24 sube hacia el norte de la isla. Una multitud de lentejas de agua, como un césped de granulados verdes y redondos del que a veces emergen los dos ojos globulosos de una rana, acarician el borde del acantilado. Más allá, en una bahía, blancos nenúfares de puntas malva se han abierto a las siete de la mañana para no cerrarse hasta el final de la tarde. El nenúfar posee un poder calmante célebre en el mundo de los insectos. En períodos de hambre, llegan a comer incluso su rizoma, muy rico en almidón.

La Naturaleza siempre piensa en todo, se dice 24 para sus adentros. Siempre hay un remedio cerca del mal. Por eso, en las orillas de las aguas estancadas crecen sauces llorones cuya corteza contiene el ácido salicílico —principal componente de la aspirina— que cura las enfermedades que se cogen en esos lugares insalubres.

La isla es pequeña. 24 ya ha llegado a la orilla este. El lugar está adornado con plantas anfibias cuyo tallo se hunde en el agua. Sagitarias, centinodias y ranúnculos crecen, añadiendo pinceladas de color violeta o blanco a aquel mundo de verdor.

Parejas de libélulas revolotean por encima de ella. Los machos tratan de colocar sus dos sexos en unión con el extremo del abdomen; y, por su parte, la hembra tiene un sexo detrás de la cabeza y otro en el extremo del abdomen. Para que todo funcione es preciso que los cuatro sexos estén unidos en el mismo momento, lo cual requiere complejas acrobacias.

24 prosigue su visita a la isla.

Al Sur, las plantas palustres han arraigado directamente en tierra. Hay allí cañas, juncos, iris y mentas. De pronto, entre los bambúes, surgen dos ojos negros. Los ojos miran a 24. Avanzan. Pertenecen a una salamandra. Es una especie de lagarto cuyo vestido negro lleva listas amarillas y naranjas. Su cabeza es redonda y plana, su espalda está recorrida por verrugas grises, últimos vestigios de las puntas de su antepasado dinosaurio. El animal se acerca. A las salamandras les gustan los insectos pero son tan lentas que, la mayoría de las veces, sus presas escapan antes de que hayan podido cogerlas. Por eso tienen que esperar a que la lluvia las mate para luego apoderarse de ellas.

24 galopa hacia el refugio de la acacia.

¡Alerta!,
grita en lenguaje olfativo,
¡una salamandra, una salamandra!

Los abdómenes apuntan a través de las troneras del árbol. Disparan una metralla de ácido que alcanza fácilmente su objetivo poco veloz.

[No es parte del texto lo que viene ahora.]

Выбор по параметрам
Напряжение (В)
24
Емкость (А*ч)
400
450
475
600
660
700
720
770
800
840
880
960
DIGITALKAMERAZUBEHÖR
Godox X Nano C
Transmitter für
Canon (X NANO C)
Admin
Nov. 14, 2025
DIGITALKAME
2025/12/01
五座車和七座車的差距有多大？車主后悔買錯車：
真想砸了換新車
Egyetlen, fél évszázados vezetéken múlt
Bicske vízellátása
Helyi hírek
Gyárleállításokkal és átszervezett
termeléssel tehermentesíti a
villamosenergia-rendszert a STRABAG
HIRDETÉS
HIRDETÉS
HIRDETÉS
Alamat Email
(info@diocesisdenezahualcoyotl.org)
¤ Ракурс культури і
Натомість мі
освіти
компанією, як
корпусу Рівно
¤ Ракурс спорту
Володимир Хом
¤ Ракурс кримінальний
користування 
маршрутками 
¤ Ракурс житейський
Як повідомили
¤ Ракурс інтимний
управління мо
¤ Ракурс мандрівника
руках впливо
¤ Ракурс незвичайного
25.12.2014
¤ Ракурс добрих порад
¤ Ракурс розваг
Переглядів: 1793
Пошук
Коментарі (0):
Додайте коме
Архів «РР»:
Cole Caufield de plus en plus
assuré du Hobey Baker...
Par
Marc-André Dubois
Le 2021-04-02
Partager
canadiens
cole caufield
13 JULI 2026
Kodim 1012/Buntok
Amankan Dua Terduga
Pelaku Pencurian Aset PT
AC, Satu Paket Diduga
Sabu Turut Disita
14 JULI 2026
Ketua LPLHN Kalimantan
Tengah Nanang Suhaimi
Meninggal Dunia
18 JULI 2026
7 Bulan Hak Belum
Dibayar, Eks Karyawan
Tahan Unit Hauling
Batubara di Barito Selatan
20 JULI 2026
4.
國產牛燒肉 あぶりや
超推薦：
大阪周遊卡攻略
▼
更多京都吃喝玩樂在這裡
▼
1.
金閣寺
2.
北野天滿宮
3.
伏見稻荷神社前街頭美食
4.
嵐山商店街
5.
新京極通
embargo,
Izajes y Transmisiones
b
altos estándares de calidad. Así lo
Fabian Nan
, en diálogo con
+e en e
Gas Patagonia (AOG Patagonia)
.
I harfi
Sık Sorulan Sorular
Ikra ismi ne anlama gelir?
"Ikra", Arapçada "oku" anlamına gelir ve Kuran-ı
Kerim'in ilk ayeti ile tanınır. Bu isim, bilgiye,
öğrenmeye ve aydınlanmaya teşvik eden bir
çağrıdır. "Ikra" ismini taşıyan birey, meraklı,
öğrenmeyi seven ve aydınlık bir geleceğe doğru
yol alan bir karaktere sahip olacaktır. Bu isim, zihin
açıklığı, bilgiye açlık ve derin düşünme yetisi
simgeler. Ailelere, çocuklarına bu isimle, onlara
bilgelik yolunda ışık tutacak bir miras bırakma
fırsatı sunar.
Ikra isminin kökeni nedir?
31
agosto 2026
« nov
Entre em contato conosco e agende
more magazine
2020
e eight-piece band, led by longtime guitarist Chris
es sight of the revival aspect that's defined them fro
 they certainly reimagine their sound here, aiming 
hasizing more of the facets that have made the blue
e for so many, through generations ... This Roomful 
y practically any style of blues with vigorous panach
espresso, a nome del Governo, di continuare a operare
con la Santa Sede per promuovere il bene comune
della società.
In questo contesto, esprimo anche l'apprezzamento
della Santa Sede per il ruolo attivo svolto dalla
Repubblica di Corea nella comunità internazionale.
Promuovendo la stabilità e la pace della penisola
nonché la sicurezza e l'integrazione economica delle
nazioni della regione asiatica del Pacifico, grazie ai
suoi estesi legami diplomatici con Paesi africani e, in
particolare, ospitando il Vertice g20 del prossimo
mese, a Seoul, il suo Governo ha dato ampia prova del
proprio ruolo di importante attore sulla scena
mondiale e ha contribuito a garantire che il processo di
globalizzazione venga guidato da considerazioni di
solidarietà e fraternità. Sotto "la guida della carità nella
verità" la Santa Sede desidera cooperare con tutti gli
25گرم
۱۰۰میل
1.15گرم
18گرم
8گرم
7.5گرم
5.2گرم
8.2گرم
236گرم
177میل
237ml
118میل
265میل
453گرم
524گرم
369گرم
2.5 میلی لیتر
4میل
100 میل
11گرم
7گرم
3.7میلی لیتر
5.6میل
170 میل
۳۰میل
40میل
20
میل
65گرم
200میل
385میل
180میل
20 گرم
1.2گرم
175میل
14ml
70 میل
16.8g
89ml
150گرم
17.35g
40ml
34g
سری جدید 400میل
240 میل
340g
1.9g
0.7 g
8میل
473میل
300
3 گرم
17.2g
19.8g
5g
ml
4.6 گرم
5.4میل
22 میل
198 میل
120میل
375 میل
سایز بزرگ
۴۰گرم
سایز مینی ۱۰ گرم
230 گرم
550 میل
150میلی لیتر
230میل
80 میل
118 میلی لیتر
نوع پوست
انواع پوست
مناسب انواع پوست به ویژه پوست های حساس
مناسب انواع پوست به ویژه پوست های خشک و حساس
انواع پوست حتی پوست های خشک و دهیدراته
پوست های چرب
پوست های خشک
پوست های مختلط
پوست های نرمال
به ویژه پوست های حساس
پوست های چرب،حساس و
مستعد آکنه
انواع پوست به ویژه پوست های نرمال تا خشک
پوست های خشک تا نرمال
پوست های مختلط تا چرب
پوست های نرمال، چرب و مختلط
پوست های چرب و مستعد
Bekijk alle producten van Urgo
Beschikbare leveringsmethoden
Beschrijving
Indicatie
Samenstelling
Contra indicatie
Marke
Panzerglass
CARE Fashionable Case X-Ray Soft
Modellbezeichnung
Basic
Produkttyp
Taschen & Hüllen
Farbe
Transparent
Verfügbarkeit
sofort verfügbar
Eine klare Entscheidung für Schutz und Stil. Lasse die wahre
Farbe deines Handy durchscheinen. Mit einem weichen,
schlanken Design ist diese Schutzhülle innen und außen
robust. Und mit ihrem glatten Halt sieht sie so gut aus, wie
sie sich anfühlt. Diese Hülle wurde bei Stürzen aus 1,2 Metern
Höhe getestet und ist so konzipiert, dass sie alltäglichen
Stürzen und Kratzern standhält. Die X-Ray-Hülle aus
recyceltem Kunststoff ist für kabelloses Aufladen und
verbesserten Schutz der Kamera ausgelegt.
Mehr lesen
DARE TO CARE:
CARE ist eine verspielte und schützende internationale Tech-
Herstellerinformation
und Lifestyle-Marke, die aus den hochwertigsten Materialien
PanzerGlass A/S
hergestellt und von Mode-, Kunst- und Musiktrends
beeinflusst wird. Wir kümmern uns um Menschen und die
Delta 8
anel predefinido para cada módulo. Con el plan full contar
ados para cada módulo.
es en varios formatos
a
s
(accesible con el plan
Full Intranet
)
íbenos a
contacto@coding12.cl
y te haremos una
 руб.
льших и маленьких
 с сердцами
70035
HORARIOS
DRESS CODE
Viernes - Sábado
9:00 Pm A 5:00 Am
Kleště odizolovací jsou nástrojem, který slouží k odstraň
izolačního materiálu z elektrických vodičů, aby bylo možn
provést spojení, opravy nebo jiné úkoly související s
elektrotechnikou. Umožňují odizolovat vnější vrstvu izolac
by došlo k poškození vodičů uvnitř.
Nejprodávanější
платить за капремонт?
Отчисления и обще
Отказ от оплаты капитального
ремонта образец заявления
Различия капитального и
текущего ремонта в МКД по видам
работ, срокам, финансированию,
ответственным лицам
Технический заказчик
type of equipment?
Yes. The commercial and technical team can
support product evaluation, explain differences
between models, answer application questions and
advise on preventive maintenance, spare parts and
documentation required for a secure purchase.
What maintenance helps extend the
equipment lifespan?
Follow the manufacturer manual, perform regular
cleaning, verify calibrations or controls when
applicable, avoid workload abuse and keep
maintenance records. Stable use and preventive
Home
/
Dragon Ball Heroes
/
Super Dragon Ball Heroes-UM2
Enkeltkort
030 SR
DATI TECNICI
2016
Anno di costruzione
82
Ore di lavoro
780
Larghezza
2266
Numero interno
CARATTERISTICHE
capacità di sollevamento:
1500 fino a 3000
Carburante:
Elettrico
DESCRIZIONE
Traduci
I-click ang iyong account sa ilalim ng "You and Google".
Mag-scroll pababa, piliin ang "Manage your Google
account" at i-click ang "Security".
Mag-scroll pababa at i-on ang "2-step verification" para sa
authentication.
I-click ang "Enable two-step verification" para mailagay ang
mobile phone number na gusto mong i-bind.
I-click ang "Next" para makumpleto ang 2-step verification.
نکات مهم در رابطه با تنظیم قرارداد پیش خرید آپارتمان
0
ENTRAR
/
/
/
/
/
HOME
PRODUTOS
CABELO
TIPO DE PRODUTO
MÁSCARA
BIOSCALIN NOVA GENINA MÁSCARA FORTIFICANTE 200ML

Pero la salamandra está a cubierto de los disparos bajo su espesa piel oscura. Las hormigas que se le echan encima para traspasarla mejor con sus mandíbulas mueren al punto, víctimas del humor altamente tóxico que recubre la piel de la salamandra. Así es como, a veces, un lento puede vencer a los rápidos.

Segura de su invulnerabilidad, la salamandra adelanta tranquilamente su pata hacia una rama llena de artilleras. Y… se pincha con una espina de la acacia cornígera. Sangra, examina su herida con espanto y va a esconderse entre los juncos. Lo inmóvil ha derrotado a lo lento.